Back in 2007 Waterloo 1815 produced a set of Italian infantry for the First World War, and it was certainly long overdue. However we were disappointed by the quality of the sculpting in several areas, as well as issues with accuracy and posing (read the full review here). In short, it was a disappointment, but hopes were higher when this set 2 was announced, as Waterloo 1815 quality of late has been exceptional, and we looked forward to something much more impressive this time, perhaps replacing the original collection. Instead what we got was a set that included all the poses in the original set (in grey plastic above), plus nine new poses (in light tan colour above).
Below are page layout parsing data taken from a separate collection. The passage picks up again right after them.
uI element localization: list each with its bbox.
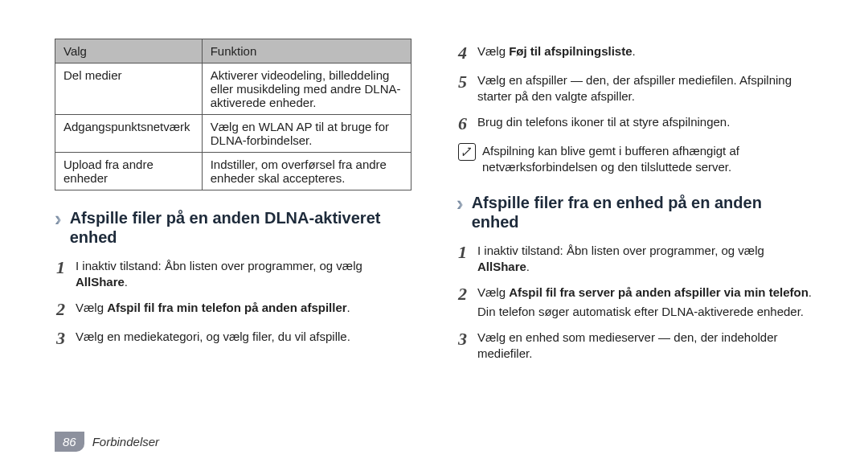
step-item: 2 Vælg Afspil fil fra min telefon på and… bbox=[56, 300, 411, 319]
options-table: Valg Funktion Del medier Aktiverer video… bbox=[55, 39, 411, 190]
step-number: 1 bbox=[458, 243, 477, 262]
page-footer: 86 Forbindelser bbox=[55, 432, 159, 452]
table-row: Adgangspunktsnetværk Vælg en WLAN AP til… bbox=[55, 115, 411, 153]
cell-function: Indstiller, om overførsel fra andre enhe… bbox=[202, 153, 411, 190]
step-item: 3 Vælg en mediekategori, og vælg filer, … bbox=[56, 329, 411, 348]
section-heading-device-to-device: › Afspille filer fra en enhed på en ande… bbox=[457, 193, 813, 231]
step-body: Vælg Afspil fil fra min telefon på anden… bbox=[76, 300, 411, 316]
step-item: 5 Vælg en afspiller — den, der afspiller… bbox=[458, 72, 813, 104]
table-row: Upload fra andre enheder Indstiller, om … bbox=[55, 153, 411, 190]
step-body: Vælg en mediekategori, og vælg filer, du… bbox=[76, 329, 411, 345]
step-number: 6 bbox=[458, 114, 477, 133]
step-number: 5 bbox=[458, 72, 477, 92]
note-icon bbox=[458, 143, 476, 161]
step-item: 3 Vælg en enhed som medieserver — den, d… bbox=[458, 330, 813, 362]
section-title: Afspille filer på en anden DLNA-aktivere… bbox=[70, 208, 411, 247]
step-number: 2 bbox=[458, 285, 477, 304]
step-body: I inaktiv tilstand: Åbn listen over prog… bbox=[477, 243, 813, 275]
step-item: 6 Brug din telefons ikoner til at styre … bbox=[458, 114, 813, 133]
section-title: Afspille filer fra en enhed på en anden … bbox=[472, 193, 813, 231]
step-number: 2 bbox=[56, 300, 76, 319]
note-box: Afspilning kan blive gemt i bufferen afh… bbox=[458, 143, 813, 175]
step-body: Brug din telefons ikoner til at styre af… bbox=[477, 114, 813, 130]
section-name: Forbindelser bbox=[92, 435, 159, 448]
step-number: 3 bbox=[56, 329, 76, 348]
note-text: Afspilning kan blive gemt i bufferen afh… bbox=[482, 143, 813, 175]
step-item: 1 I inaktiv tilstand: Åbn listen over pr… bbox=[458, 243, 813, 275]
step-number: 1 bbox=[56, 258, 76, 277]
th-option: Valg bbox=[55, 39, 203, 63]
step-item: 4 Vælg Føj til afspilningsliste. bbox=[458, 43, 813, 63]
step-body: Vælg en afspiller — den, der afspiller m… bbox=[477, 72, 813, 104]
step-body: Vælg en enhed som medieserver — den, der… bbox=[477, 330, 813, 362]
step-body: I inaktiv tilstand: Åbn listen over prog… bbox=[76, 258, 411, 290]
table-row: Del medier Aktiverer videodeling, billed… bbox=[55, 63, 411, 115]
cell-function: Vælg en WLAN AP til at bruge for DLNA-fo… bbox=[202, 115, 411, 153]
step-item: 1 I inaktiv tilstand: Åbn listen over pr… bbox=[56, 258, 411, 290]
page-number: 86 bbox=[55, 432, 84, 452]
chevron-right-icon: › bbox=[457, 193, 464, 214]
step-body: Vælg Føj til afspilningsliste. bbox=[477, 43, 813, 59]
chevron-right-icon: › bbox=[55, 208, 62, 229]
th-function: Funktion bbox=[202, 39, 411, 63]
step-number: 4 bbox=[458, 43, 477, 63]
cell-option: Upload fra andre enheder bbox=[55, 153, 203, 190]
step-body: Vælg Afspil fil fra server på anden afsp… bbox=[477, 285, 813, 320]
cell-option: Del medier bbox=[55, 63, 203, 115]
cell-function: Aktiverer videodeling, billeddeling elle… bbox=[202, 63, 411, 115]
cell-option: Adgangspunktsnetværk bbox=[55, 115, 203, 153]
step-item: 2 Vælg Afspil fil fra server på anden af… bbox=[458, 285, 813, 320]
step-number: 3 bbox=[458, 330, 477, 349]
section-heading-play-on-other-dlna: › Afspille filer på en anden DLNA-aktive… bbox=[55, 208, 411, 247]
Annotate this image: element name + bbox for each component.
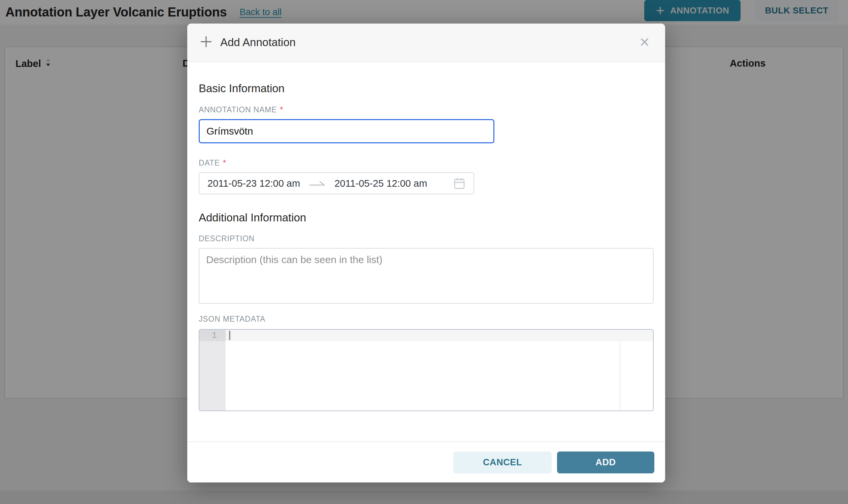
date-range-picker[interactable]: 2011-05-23 12:00 am 2011-05-25 12:00 am bbox=[199, 172, 474, 195]
add-button[interactable]: ADD bbox=[557, 451, 654, 473]
editor-active-line bbox=[226, 330, 653, 341]
section-heading-basic: Basic Information bbox=[199, 82, 654, 95]
section-heading-additional: Additional Information bbox=[199, 211, 654, 224]
cancel-button-label: CANCEL bbox=[483, 457, 522, 468]
json-metadata-editor[interactable]: 1 bbox=[199, 329, 654, 411]
calendar-icon bbox=[453, 177, 465, 190]
modal-header: Add Annotation bbox=[187, 23, 665, 62]
modal-title: Add Annotation bbox=[220, 36, 296, 49]
app-window: Annotation Layer Volcanic Eruptions Back… bbox=[0, 0, 848, 504]
plus-icon bbox=[200, 35, 213, 50]
description-label: DESCRIPTION bbox=[199, 234, 654, 243]
json-metadata-label: JSON METADATA bbox=[199, 314, 654, 324]
modal-body: Basic Information ANNOTATION NAME * DATE… bbox=[187, 82, 665, 411]
modal-footer: CANCEL ADD bbox=[187, 442, 665, 483]
date-label: DATE * bbox=[199, 158, 654, 167]
close-button[interactable] bbox=[636, 34, 653, 52]
editor-print-margin bbox=[620, 330, 620, 411]
annotation-name-input[interactable] bbox=[199, 119, 495, 143]
editor-text-cursor bbox=[229, 331, 230, 340]
annotation-name-label: ANNOTATION NAME * bbox=[199, 105, 654, 114]
required-mark: * bbox=[280, 105, 283, 114]
required-mark: * bbox=[223, 158, 226, 167]
close-icon bbox=[638, 36, 651, 50]
cancel-button[interactable]: CANCEL bbox=[453, 451, 552, 473]
range-arrow-icon bbox=[309, 179, 326, 188]
add-annotation-modal: Add Annotation Basic Information ANNOTAT… bbox=[187, 23, 665, 483]
date-end-value[interactable]: 2011-05-25 12:00 am bbox=[334, 178, 427, 189]
description-textarea[interactable] bbox=[199, 248, 654, 304]
add-button-label: ADD bbox=[595, 457, 616, 468]
date-start-value[interactable]: 2011-05-23 12:00 am bbox=[207, 178, 300, 189]
editor-gutter bbox=[200, 330, 226, 411]
editor-line-number: 1 bbox=[200, 330, 217, 341]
The difference between the original poses and the new ones could hardly be more striking. The originals struggled to cope with the two-piece mould, had some awkward poses and some quite ugly lines. The new figures are superb, with beautiful forms and all the delightfully clear detail you could wish. Faces and hands are lovely to behold, and all the clothing is entirely plausible with all the folds and creases you would expect. Equipment, and especially weaponry, is very nicely detailed, making identification easy, and all the poses are very natural and well-designed too. Four of the new poses require a separate right arm to be attached (last two in first row and first two in second row), which helps make a great pose, but does require some assembly. Despite the quality of the sculpting we found the fit of these arms was adequate rather than great, but a bit of trimming soon solves any issues. The results are first class, although just a shade too large for our liking.
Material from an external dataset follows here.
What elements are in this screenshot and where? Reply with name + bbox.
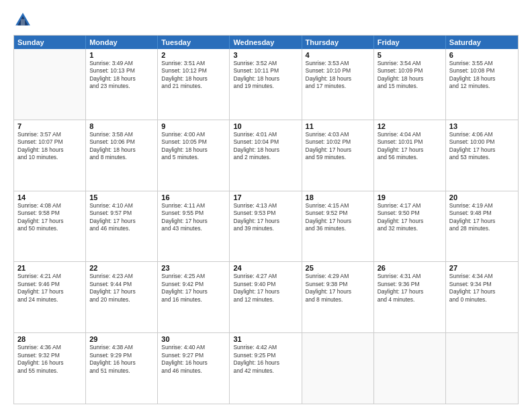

The original poses offered quite a wide range, including two officers, a flamethrower and a wire-cutter. In general the ideas were fine but the execution left something to be desired. The nine new poses deal almost exclusively with the ordinary rifleman, and so do much to rebalance the range of poses in this new set. Some of the new poses are very similar to the old ones, but far better done, and all of them deliver standard and very useful figures that any customer will find easy to use. Even the officer, whistle in hand and revolver pointing high in the air, is a great pose and highly appropriate for the sort of warfare in World War I – so much better than men in soft caps waving swords about. So, the old poses are adequate, the new ones are excellent.
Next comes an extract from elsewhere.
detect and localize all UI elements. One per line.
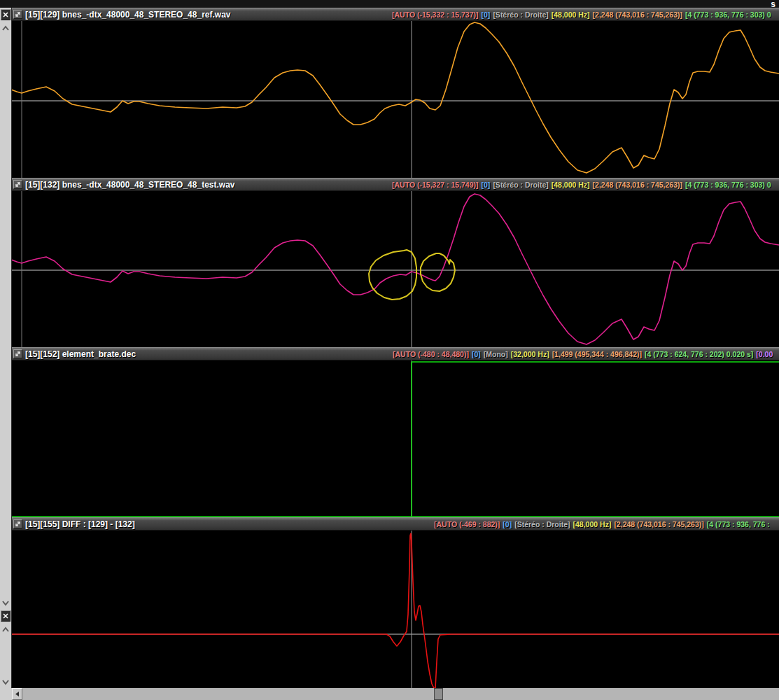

The new figures wear the same basic uniform as the old ones, which is the standard M1909 tunic and trousers with puttees. The tunic has concealed buttons, no visible pockets, padded shoulder guards and a stand collar. Again like the old, all the new figures wear the ‘Adrian’ helmet, introduced in 1916, and well done here. The old set lost marks for accuracy thanks to the kit and belts, but the new poses are a vast improvement. They all have the usual two pairs of ammunition pouches on their belt, supported by a strap running round the neck. They all have haversack, water bottle and bayonet scabbard, although annoyingly these sometimes appear on the opposite side to the norm, presumably to aid the sculptor. Whether this happened in reality is hard to judge, but was probably rare if at all. The new officer is much like the men (hooray!) but his tunic is of better quality with visible pocket flaps, and it has shoulder straps too. As well as his pistol holster and ammunition pouches, he has a water bottle and map case (which has had a corner snipped off, unfortunately, for no obvious reason). He also wears breeches rather than ordinary trousers, and long boots rather than puttees, but would still be far less of an obvious target than the sword-carrying figure in the old set.
All the new figures carry the usual 6.5mm Mannlicher-Carcano M1891 rifle, as do the old, but these are much better done, including slings which the old poses lack. Most also have a bayonet attached, which was normal practice when going into battle. The old poses include one man carrying a flamethrower, which would probably have been the French Schilt No 3 bis, but here it is modelled with two slim tanks rather than the single large tank of the actual item, so the accuracy here is doubtful. The man lying on his back is quite nice, and he wears body armour as he reaches up with his wire-cutters. As we have said, by mid-1916 no officer went into action in trench coat and sword, so that figure is of little use.
Apart from the slightly clipped officer’s case, the only other issue with the sculpting of the new figures is that on some the outer pouch of each pair is also reduced, but the contrast in quality and style between the old and new figures remains very stark. The new figures are superb, well sculpted, excellent poses and well-detailed, while the old ones are none of these. That leaves us with a problem with the scores, which many visitors see as very important. Had the set been made up exclusively of the new poses, it would have scored 10 for accuracy, pose quality, sculpting and mould quality (as there is no flash on any of them), but only nine poses scores 6 in this case. However we have to score the set as a whole, and of course the old figures drag down the scores as a result. The old poses do provide more variety of pose and weaponry, so we can understand their inclusion to a degree, but it is the new poses that make this such a good set, so do not worry about the scores below – if you want World War I Italian infantry then this is definitely the set for you, even if you do not use many of the old figures at all.